Sister Janice McLaughlin



United States

Sister Janice McLaughlin’s work had taken her to various countries in Africa before being elected president of the Maryknoll Sisters.

jmclaughlin_lgSister Janice obtained a doctorate in religious studies from the University of Zimbabwe in 1992. Her thesis, “On the Frontline: Rural Catholic Missions and Zimbabwe’s Liberation War,” was published by Baobab Books in Harare in 1995. Sister Janice is also the co-author of an advocacy training manual used throughout Zimbabwe to train local communities to lobby for changes in policies that affect their lives. Sister Janice’s latest book is Ostriches, Dung Beetles and Other Spiritual Masters, which details the wisdom she has observed while living in Africa for more than 30 years.

Sister Janice has worked with the Washington Office on Africa, a church-based lobby group that helped to educate the American public and Congress about African affairs. In 1979, Sister Janice became the projects officer for the Zimbabwe Project, a new initiative set up by a consortium of Catholic donors to assist refugees from the war in Rhodesia. She was based in Mozambique for two years, visiting refugee camps, raising funds and purchasing supplies.

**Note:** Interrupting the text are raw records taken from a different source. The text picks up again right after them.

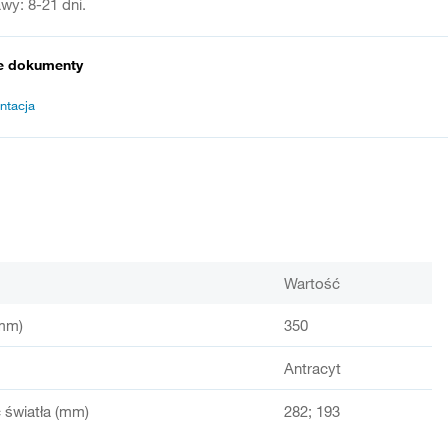
wy: 8-21 dni.
e dokumenty
ntacja
Wartość
mm)
350
Antracyt
światła (mm)
282; 193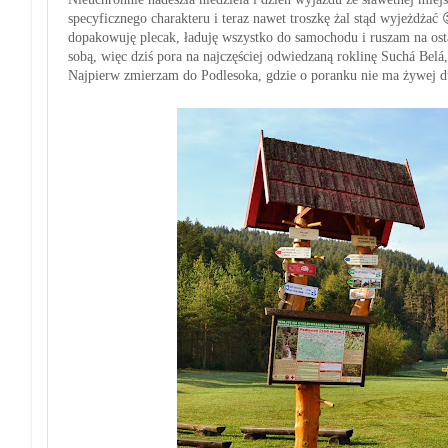
specyficznego charakteru
i teraz nawet troszkę żal stąd wyjeżdżać 
d
opakowuję plecak, ładuję wszystko do samochodu i ruszam na os
sobą, więc
d
ziś
pora na najczęściej odwiedzaną roklinę
Suchá Belá
Najpierw zmierzam
do Podlesoka, gdzie
o poranku
nie ma żywej d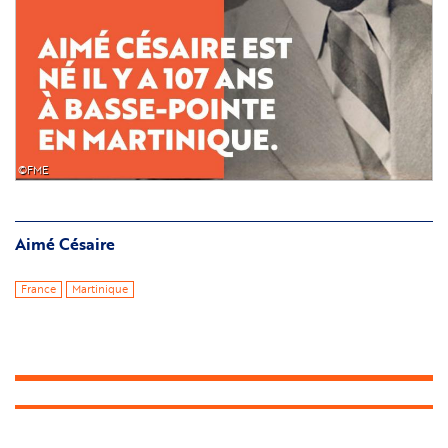
©FME
Aimé Césaire
France
Martinique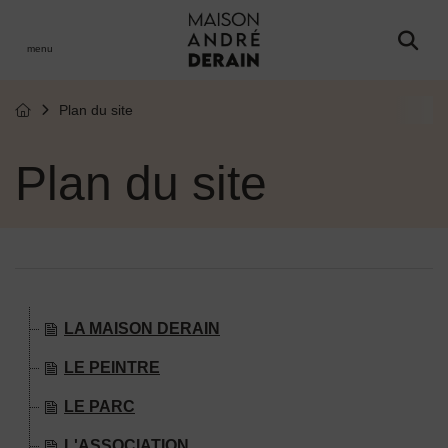
Menu de raccourcis
Retour à l'accueil
er le menu
Plan du site
Page d'accueil du site
Plan du site
LA MAISON DERAIN
LE PEINTRE
LE PARC
L'ASSOCIATION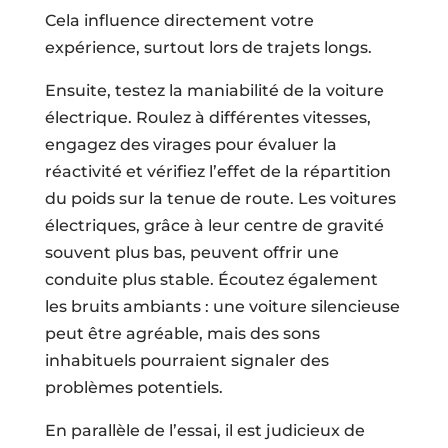
Cela influence directement votre
expérience, surtout lors de trajets longs.
Ensuite, testez la maniabilité de la voiture
électrique. Roulez à différentes vitesses,
engagez des virages pour évaluer la
réactivité et vérifiez l’effet de la répartition
du poids sur la tenue de route. Les voitures
électriques, grâce à leur centre de gravité
souvent plus bas, peuvent offrir une
conduite plus stable. Écoutez également
les bruits ambiants : une voiture silencieuse
peut être agréable, mais des sons
inhabituels pourraient signaler des
problèmes potentiels.
En parallèle de l’essai, il est judicieux de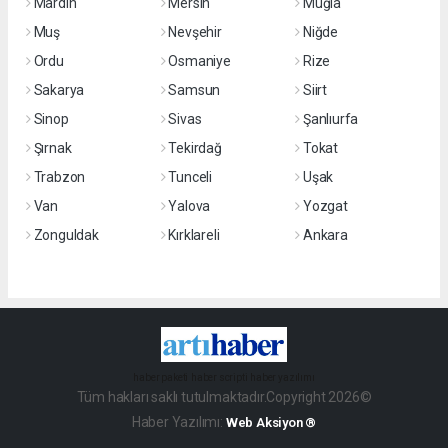
Mardin
Mersin
Muğla
Muş
Nevşehir
Niğde
Ordu
Osmaniye
Rize
Sakarya
Samsun
Siirt
Sinop
Sivas
Şanlıurfa
Şırnak
Tekirdağ
Tokat
Trabzon
Tunceli
Uşak
Van
Yalova
Yozgat
Zonguldak
Kırklareli
Ankara
haber paketi
haber scripti
haber yazılımı
Tüm hakları saklı tutulmaktadır.Copyright 2026©
Haber Yazılımı:
Web Aksiyon ®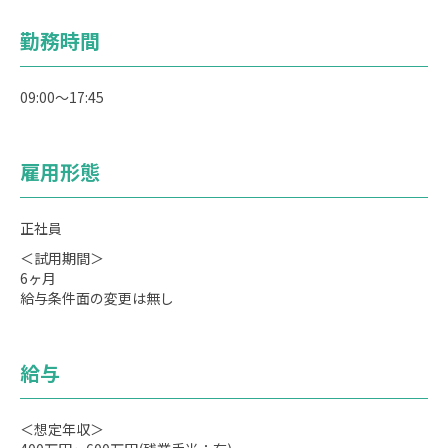
勤務時間
09:00～17:45
雇用形態
正社員
＜試用期間＞
6ヶ月
給与条件面の変更は無し
給与
＜想定年収＞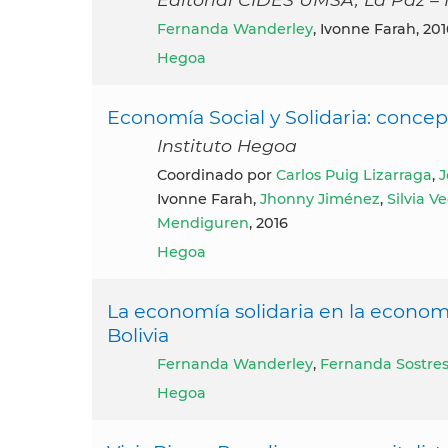
Fernanda Wanderley
, Ivonne Farah, 201
Hegoa
Economía Social y Solidaria: concepto
Instituto Hegoa
Coordinado por
Carlos Puig Lizarraga
,
J
Ivonne Farah,
Jhonny Jiménez
,
Silvia V
Mendiguren
, 2016
Hegoa
La economía solidaria en la economía
Bolivia
Fernanda Wanderley
,
Fernanda Sostre
Hegoa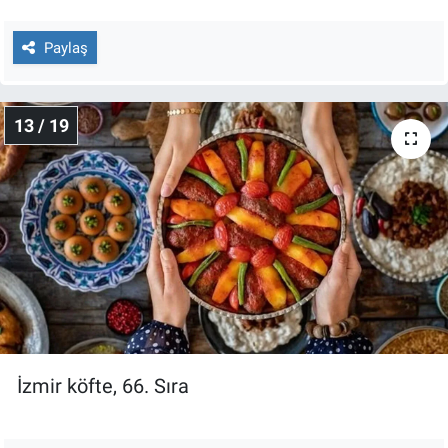
Paylaş
13 / 19
İzmir köfte, 66. Sıra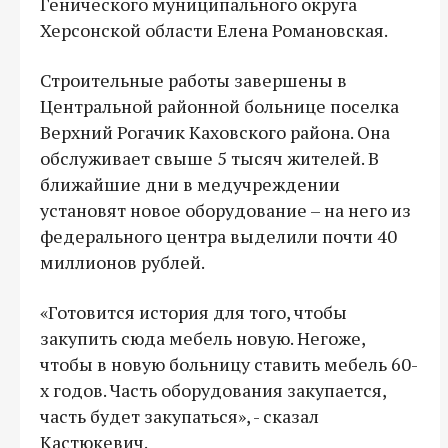
Генического муниципального округа
Херсонской области Елена Романовская.
Строительные работы завершены в
Центральной районной больнице поселка
Верхний Рогачик Каховского района. Она
обслуживает свыше 5 тысяч жителей. В
ближайшие дни в медучреждении
установят новое оборудование – на него из
федерального центра выделили почти 40
миллионов рублей.
«Готовится история для того, чтобы
закупить сюда мебель новую. Негоже,
чтобы в новую больницу ставить мебель 60-
х годов. Часть оборудования закупается,
часть будет закупаться», - сказал
Кастюкевич.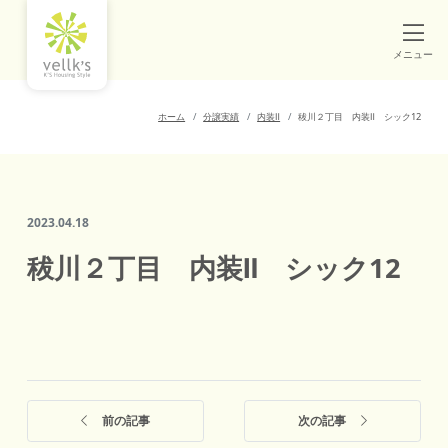
メニュー
ホーム
分譲実績
内装Ⅱ
秡川２丁目 内装Ⅱ シック12
2023.04.18
秡川２丁目 内装Ⅱ シック12
前の記事
次の記事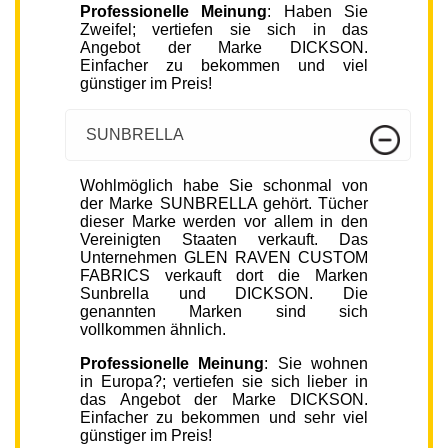
Professionelle Meinung
: Haben Sie
Zweifel; vertiefen sie sich in das
Angebot der Marke DICKSON.
Einfacher zu bekommen und viel
günstiger im Preis!
SUNBRELLA
Wohlmöglich habe Sie schonmal von
der Marke SUNBRELLA gehört. Tücher
dieser Marke werden vor allem in den
Vereinigten Staaten verkauft. Das
Unternehmen GLEN RAVEN CUSTOM
FABRICS verkauft dort die Marken
Sunbrella und DICKSON. Die
genannten Marken sind sich
vollkommen ähnlich.
Professionelle Meinung
: Sie wohnen
in Europa?; vertiefen sie sich lieber in
das Angebot der Marke DICKSON.
Einfacher zu bekommen und sehr viel
günstiger im Preis!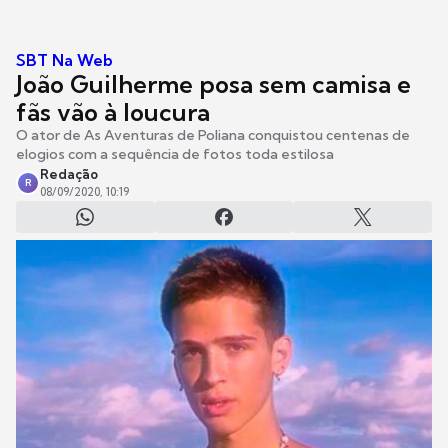
SBT Na Web
João Guilherme posa sem camisa e
fãs vão à loucura
O ator de As Aventuras de Poliana conquistou centenas de
elogios com a sequência de fotos toda estilosa
Redação
R
08/09/2020, 10:19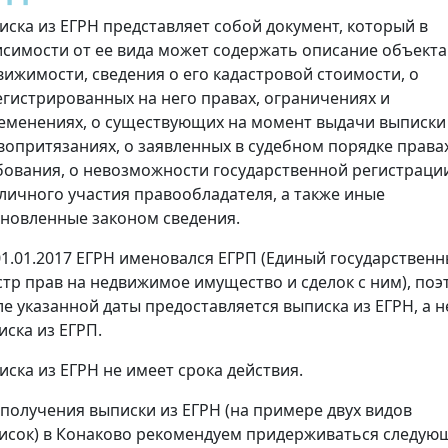
иска из ЕГРН представляет собой документ, который в
исимости от ее вида может содержать описание объекта
вижимости, сведения о его кадастровой стоимости, о
егистрированных на него правах, ограничениях и
еменениях, о существующих на момент выдачи выписки
вопритязаниях, о заявленных в судебном порядке права
бования, о невозможности государственной регистраци
 личного участия правообладателя, а также иные
ановленные законом сведения.
01.01.2017 ЕГРН именовался ЕГРП (Единый государствен
стр прав на недвижимое имущество и сделок с ним), поэ
ле указанной даты предоставляется выписка из ЕГРН, а н
иска из ЕГРП.
иска из ЕГРН не имеет срока действия.
 получения выписки из ЕГРН (на примере двух видов
исок) в Конаково рекомендуем придерживаться следую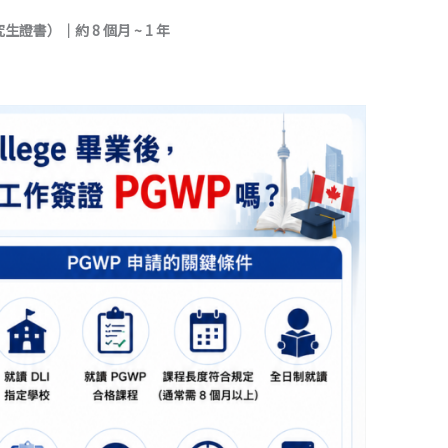
（研究生證書）｜約 8 個月 ~ 1 年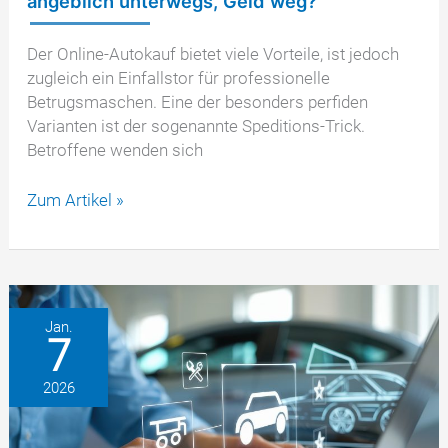
angeblich unterwegs, Geld weg?
Der Online-Autokauf bietet viele Vorteile, ist jedoch
zugleich ein Einfallstor für professionelle
Betrugsmaschen. Eine der besonders perfiden
Varianten ist der sogenannte Speditions-Trick.
Betroffene wenden sich
Speditions-
Zum Artikel »
Trick
beim
Autokauf
–
Fahrzeug
Jan.
7
angeblich
unterwegs,
2026
Geld
weg?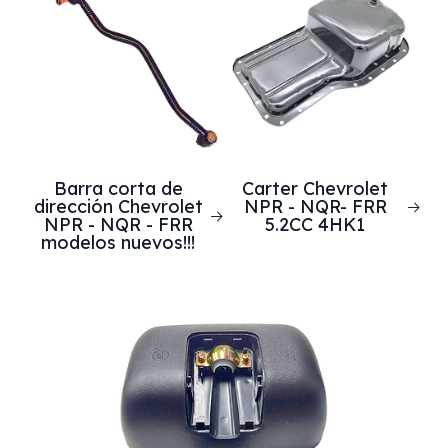
Barra corta de
Carter Chevrolet
dirección Chevrolet
NPR - NQR- FRR
NPR - NQR - FRR
5.2CC 4HK1
modelos nuevos!!!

After independence in 1980, Sister Janice was invited by the independent government of Zimbabwe to work as education consultant in the President’s Office. In this capacity, she helped to build nine schools for former refugees and war veterans and to develop a new system of education which linked academic subjects with technical training. Education with Production in Zimbabwe: The Story of ZIMFEP is the book she wrote with others to describe this experiment.

In 1985, Sister Janice helped to establish the Zimbabwe Mozambique Friendship Association to assist displaced people in Mozambique who were caught up in the civil war between the government and rebels.

In 1991, Sister Janice returned to Maryknoll, NY, to work as communications coordinator for the Maryknoll Sisters. Returning to Zimbabwe in 1997, she became the training coordinator for Silveira House, a leadership training and development education center run by the Jesuits for the poor and marginalized. She also set up a scholarship fund to assist girls to go to school.

She chaired the African Forum for Catholic Social Teaching, an association of justice and peace practitioners throughout Africa, and chaired the Counseling Services Unit, a group of doctors and counselors who assist the victims of violence in Zimbabwe. Sister Janice is the author of many articles that have appeared in a variety of books and publications over the years.

In 2008, Sister Janice was elected president of the Maryknoll Sisters at their General Assembly.

In October 2015, Sister Janice, returned to Zimbabwe to continue her mission work.